After travels in Sami districts in the 1920s, especially a trek in 1926, he focussed on Sami history. When a Sami section was established at the Nordic Museum in 1939, he became its first director. By then, he was already working on his major work on Sami drums, Die lappische Zaubertrommel (2 volumes, 1938 and 1950). He also wrote The nomadism of the Swedish mountain Lapps (1953), Lapparnas heliga ställen (1957), and Fångstgropar och stalotomter (1960). After his retirement in 1961, he published Kvarnarna på Tjörn och den uppländska skenkvarnen (1966) and a number of articles about Tjörn.

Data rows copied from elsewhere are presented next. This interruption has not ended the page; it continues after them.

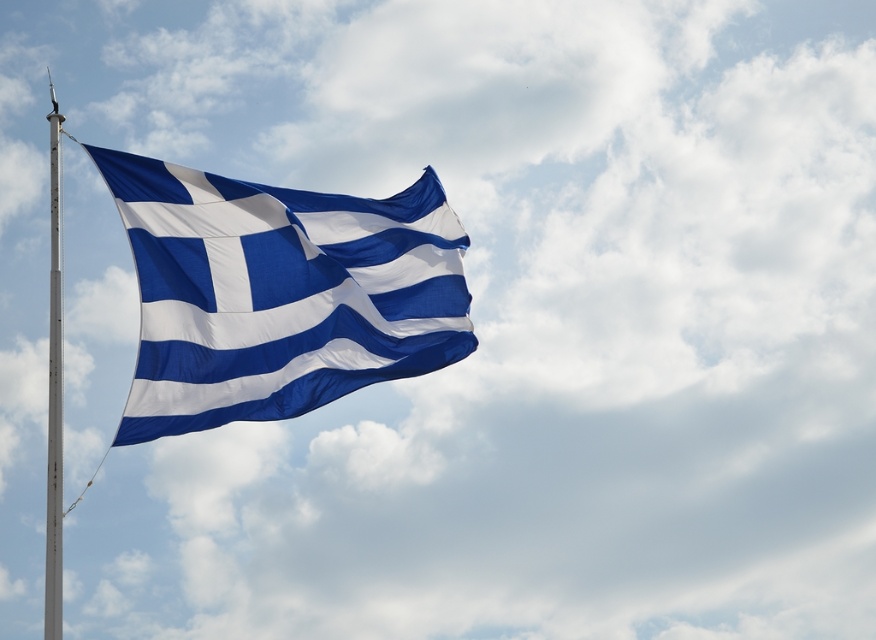 Question: Is blue fabric flag at upper left further to the viewer compared to white metallic pole at left?

Choices:
 (A) no
 (B) yes

Answer: (B)

Question: Is blue fabric flag at upper left positioned at the back of white metallic pole at left?

Choices:
 (A) no
 (B) yes

Answer: (B)

Question: Is blue fabric flag at upper left smaller than white metallic pole at left?

Choices:
 (A) no
 (B) yes

Answer: (B)

Question: Among these points, which one is nearest to the camera?

Choices:
 (A) (60, 420)
 (B) (227, 196)

Answer: (A)

Question: Which of the following is the farthest from the observer?

Choices:
 (A) blue fabric flag at upper left
 (B) white metallic pole at left

Answer: (A)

Manker was chairman of Svenska fjällklubben from 1949 to 1958, and became a member of the Finno-Ugrian Society in 1942 and of the Royal Skyttean Society in 1956. In 1947 he was made an honorary member of the Royal Anthropological Institute. He was awarded an honorary doctorate by the Stockholm University in 1953, the Qvigstad Medal by Tromsø Museum in 1967, and the Dag Hammarkjöld medal by Svenska Turistföreningen in 1967. He was awarded both the Order of Vasa and the Order of Orange-Nassau.

Manker married Lea Kristina Jansson in 1933. Their son Jan Manker is an artist. He died in Stockholm in 1972.